Girls to take mound in San Marcos-Birmingham baseball game

History will be made on a baseball field in the San Fernando Valley on Saturday, and the San Marcos Royals will be a part of it.

The Royals will send senior Ghazaleh Sailors to the mound to face Birmingham’s Marti Sementelli for what is believed to be the first pitching dual between girls in high school varsity baseball. The game is scheduled for 11 a.m. at Birmingham.

The girls were teammates on the bronze-medal U.S. Women’s National Team last summer at the IBF Women’s World Cup Baseball Championships in Venezuela.
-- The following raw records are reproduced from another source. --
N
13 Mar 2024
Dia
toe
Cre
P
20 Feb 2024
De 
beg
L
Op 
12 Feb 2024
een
Both girls have been playing baseball since they were kids. Sailors started in Santa Barbara Pony Baseball. She’s played the last two seasons on the San Marcos junior varsity team.
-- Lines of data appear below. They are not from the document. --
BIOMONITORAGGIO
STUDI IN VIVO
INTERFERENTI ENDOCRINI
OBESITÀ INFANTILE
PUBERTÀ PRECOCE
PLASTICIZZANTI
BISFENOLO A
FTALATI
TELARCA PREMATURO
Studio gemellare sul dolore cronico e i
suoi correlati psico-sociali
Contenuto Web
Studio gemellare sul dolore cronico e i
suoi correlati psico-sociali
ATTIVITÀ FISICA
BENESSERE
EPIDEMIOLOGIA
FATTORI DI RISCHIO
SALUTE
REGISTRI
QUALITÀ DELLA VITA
“I think it’s going to be exciting. It’s kind of fun,” said San Marcos coach Tony Vanetti, who’s coached Sailors for the last two years on the JV team. “Having her last year and knowing what kind of competitor she is, I think it makes it more exciting for me just because I know her. I know what makes her tick and I know how she approaches it.

“She’s looking at it like another game, but it’s a special game so we’re going to do our part for that. Hopefully, it’s a good turnout for us and hopefully the result goes our way, that’s all we can ask for.”

Sailors said she is “honored and privileged” to play in the gender barrier-breaking game.

Sailors knows her history about women in baseball. She cites the story of Jackie Miller, a 17-year-old pitcher for the minor league Chattanooga Lookouts, who struck out Babe Ruth and Lou Gehrig back to back in a New York Yankees exhibition game in Chattanooga, Tenn., in 1931. Miller later had her contract voided by Major League Baseball Commissioner Kenesaw Mountain Landis.

“There’s a lot of barriers that should be broken and this is a honor to break this one,” said Sailors. “Marti and I are both playing college baseball next year. We both have similar stories; we’ve both had to transfer schools because of problems we’ve had on the baseball field. Because of that, we’re such good friends and it’s a honor to pitch against her.”

Sementelli, in an interview with ESPN-Los Angeles, said she and Sailors throw at about the same speed and have a breaking ball and changeup. But, she added, “I have a couple more pitches than she does.”